L’intrigue tourne autour d’une prophétie que le roi Anos, gouvernant la planète Catiopé, craint de se voir réaliser. Désirant écarter tout danger pour son trône, le tyran montrera toute sa malveillance jusqu’à ordonner la mort de ses fils jumeaux tout juste nés. Pourtant, certains petits détails le feront montrer un masque parfois plus humain... Voici donc l’un des personnages de ce récit qui est entouré d’hommes sombres : Kanakas, Grand Oracle et le Voleur, dérobant les âmes et ne laissant que des enveloppes vides d’humanité et obéissantes. D’un autre côté, le lecteur suit Deret et sa femme qui vont recueillir deux bébés des jumeaux qui auront, étrangement, les mêmes prénoms que les défunts princes. Enfin, les derniers protagonistes seront Dalios et Malias qui attendent l’arrivée de leur second enfant.

Certains habitants de Catiopé sont dotés de talents, dès lors, le roi les fait rechercher, arrêter et les livre au Voleur d’âmes qui en fera de parfaits petits soldats sans état d’âmes. Malias a un don qu’elle a réussi à cacher. Elle sait certaines choses avant qu’ils arrivent. Ainsi elle sait qu’elle attend une seconde petite fille. Mais voilà, la prophétie a annoncé que le roi serait renversé par l’un de ses fils aidé d’une jeune femme qui devrait naitre bientôt. Pour sauver son enfant, Malias partira loin de son époux… Enfin, ce premier tome met en place une dernière intrigue : celle du Voyageur, cette pierre bleue qui possède des dons étranges comme celui de voyager à travers les mondes.
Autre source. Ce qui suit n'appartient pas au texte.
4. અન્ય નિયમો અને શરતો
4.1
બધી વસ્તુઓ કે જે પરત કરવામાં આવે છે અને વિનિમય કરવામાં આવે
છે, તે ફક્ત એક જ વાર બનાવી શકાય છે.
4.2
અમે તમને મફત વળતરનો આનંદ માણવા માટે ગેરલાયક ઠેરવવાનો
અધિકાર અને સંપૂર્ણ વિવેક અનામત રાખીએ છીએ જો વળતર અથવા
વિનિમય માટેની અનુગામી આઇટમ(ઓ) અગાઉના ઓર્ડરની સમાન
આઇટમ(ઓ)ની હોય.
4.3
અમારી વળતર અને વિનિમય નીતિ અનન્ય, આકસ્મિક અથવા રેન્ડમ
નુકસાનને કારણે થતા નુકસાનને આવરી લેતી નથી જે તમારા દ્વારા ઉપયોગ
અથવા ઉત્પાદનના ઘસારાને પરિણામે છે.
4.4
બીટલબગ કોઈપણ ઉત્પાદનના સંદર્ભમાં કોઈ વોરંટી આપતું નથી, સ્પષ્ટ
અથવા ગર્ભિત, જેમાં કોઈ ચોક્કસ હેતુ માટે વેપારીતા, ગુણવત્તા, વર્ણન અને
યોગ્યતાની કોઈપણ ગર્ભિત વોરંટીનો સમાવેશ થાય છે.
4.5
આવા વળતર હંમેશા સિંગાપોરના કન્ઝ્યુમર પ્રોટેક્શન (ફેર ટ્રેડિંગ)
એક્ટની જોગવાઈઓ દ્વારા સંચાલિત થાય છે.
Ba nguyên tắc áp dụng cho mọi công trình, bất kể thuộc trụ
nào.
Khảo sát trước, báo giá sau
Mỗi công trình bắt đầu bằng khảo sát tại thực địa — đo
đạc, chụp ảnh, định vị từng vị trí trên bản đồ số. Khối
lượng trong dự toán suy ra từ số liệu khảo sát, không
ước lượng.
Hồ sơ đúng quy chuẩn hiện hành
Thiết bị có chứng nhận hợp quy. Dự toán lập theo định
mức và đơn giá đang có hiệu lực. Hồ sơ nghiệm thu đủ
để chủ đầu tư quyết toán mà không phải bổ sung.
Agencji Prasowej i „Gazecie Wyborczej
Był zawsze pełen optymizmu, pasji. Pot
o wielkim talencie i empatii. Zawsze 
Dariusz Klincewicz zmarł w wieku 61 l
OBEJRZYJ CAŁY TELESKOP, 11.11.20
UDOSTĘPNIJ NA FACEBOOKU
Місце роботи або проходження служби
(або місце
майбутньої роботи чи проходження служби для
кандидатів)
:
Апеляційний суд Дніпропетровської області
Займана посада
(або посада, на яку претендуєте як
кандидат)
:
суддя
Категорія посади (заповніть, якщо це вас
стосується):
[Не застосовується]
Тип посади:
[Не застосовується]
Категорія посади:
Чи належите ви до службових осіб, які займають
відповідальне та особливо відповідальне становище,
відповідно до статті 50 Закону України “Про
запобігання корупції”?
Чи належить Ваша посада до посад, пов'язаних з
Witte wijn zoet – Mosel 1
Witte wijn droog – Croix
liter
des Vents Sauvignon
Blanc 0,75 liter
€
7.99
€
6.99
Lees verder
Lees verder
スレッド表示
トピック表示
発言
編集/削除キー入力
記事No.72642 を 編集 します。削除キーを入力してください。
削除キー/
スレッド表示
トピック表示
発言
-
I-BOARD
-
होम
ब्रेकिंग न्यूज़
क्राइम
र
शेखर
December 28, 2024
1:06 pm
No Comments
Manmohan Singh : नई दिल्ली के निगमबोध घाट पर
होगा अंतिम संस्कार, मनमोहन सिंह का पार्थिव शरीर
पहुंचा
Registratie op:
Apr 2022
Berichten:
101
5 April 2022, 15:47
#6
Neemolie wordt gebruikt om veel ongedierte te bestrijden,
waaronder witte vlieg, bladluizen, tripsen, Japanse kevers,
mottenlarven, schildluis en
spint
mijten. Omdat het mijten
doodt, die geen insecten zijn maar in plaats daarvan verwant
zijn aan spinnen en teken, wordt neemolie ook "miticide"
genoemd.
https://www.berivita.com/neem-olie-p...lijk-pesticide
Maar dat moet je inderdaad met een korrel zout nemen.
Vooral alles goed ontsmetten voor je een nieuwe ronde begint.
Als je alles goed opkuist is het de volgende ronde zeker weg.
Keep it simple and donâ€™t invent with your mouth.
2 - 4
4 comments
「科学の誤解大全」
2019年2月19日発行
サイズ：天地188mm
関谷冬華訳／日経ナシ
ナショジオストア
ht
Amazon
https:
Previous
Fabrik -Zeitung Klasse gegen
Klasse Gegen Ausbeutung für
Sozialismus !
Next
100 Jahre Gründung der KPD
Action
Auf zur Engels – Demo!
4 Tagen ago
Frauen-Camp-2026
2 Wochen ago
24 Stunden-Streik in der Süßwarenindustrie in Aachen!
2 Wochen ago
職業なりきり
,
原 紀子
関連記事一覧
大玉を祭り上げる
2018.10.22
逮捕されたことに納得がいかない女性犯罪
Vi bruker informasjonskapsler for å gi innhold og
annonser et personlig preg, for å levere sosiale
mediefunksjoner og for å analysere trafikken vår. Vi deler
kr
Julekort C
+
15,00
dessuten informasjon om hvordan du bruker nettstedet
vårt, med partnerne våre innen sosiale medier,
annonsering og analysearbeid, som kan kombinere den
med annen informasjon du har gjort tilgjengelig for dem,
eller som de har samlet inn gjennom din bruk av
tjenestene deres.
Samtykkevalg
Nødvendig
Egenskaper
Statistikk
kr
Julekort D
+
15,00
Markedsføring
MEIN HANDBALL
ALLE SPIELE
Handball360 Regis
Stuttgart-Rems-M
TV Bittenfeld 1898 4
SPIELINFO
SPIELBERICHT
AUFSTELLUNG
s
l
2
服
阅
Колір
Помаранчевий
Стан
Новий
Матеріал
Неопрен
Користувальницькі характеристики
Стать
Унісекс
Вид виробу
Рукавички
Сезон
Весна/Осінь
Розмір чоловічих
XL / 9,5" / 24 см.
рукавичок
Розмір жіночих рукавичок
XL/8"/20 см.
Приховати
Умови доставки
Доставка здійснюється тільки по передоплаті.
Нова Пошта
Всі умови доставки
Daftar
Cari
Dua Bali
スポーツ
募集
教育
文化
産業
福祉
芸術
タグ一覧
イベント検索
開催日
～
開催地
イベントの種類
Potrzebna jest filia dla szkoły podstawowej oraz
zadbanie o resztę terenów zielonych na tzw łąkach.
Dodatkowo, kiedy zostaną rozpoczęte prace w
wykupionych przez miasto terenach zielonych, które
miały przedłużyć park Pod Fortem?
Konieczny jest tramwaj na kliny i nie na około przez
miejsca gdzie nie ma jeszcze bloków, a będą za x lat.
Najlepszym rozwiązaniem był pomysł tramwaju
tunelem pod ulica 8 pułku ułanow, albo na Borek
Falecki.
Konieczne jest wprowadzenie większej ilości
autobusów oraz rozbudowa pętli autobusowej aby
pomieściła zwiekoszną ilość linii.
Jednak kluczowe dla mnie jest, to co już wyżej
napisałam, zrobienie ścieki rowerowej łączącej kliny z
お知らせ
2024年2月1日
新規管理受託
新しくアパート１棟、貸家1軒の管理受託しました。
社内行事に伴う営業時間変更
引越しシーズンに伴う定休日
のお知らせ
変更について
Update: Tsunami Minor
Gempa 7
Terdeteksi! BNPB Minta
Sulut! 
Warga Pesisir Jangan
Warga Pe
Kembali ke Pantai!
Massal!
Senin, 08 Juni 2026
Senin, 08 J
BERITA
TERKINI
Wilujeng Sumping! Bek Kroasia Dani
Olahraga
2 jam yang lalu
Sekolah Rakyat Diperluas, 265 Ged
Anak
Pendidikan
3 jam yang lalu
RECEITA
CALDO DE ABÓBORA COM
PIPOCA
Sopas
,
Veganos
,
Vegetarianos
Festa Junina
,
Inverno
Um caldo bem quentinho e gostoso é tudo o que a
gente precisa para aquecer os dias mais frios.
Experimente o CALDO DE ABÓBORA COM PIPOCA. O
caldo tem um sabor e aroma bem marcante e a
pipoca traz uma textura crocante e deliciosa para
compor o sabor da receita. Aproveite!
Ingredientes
Et c’est Dalios qui la possède…

L’auteur a mis en place avec beaucoup de précision son intrigue, ne délaissant aucun détail. Ce monde est bien décrit, ses personnages aussi. Il y a d’ailleurs au tout début du roman quelques explications sur du vocabulaire ou sur le calendrier utilisé. L’auteur a également mis un point de départ à ce récit et chaque étape est menée à bien. Les personnages principaux de la prophétie grandissent sous les yeux du lecteur et je suppose qu’ils prendront toute leur importance dans le tome suivant. L’action est constamment présente mais les émotions aussi : l’amitié, la tendresse et la tristesse principalement. La plume est vraiment très agréable à lire et même si nous sommes dans un texte plus Fantasy, je me suis rapidement plongée dedans ce qui est rarement le cas dans ce genre littéraire.

Un dernier mot pour la couverture que je trouve magnifique. Transparence et mystère en ressortent et ne peuvent qu’attirer le lecteur. Je suis vraiment curieuse de découvrir le second tome d’autant plus que la fin du premier est assez intense.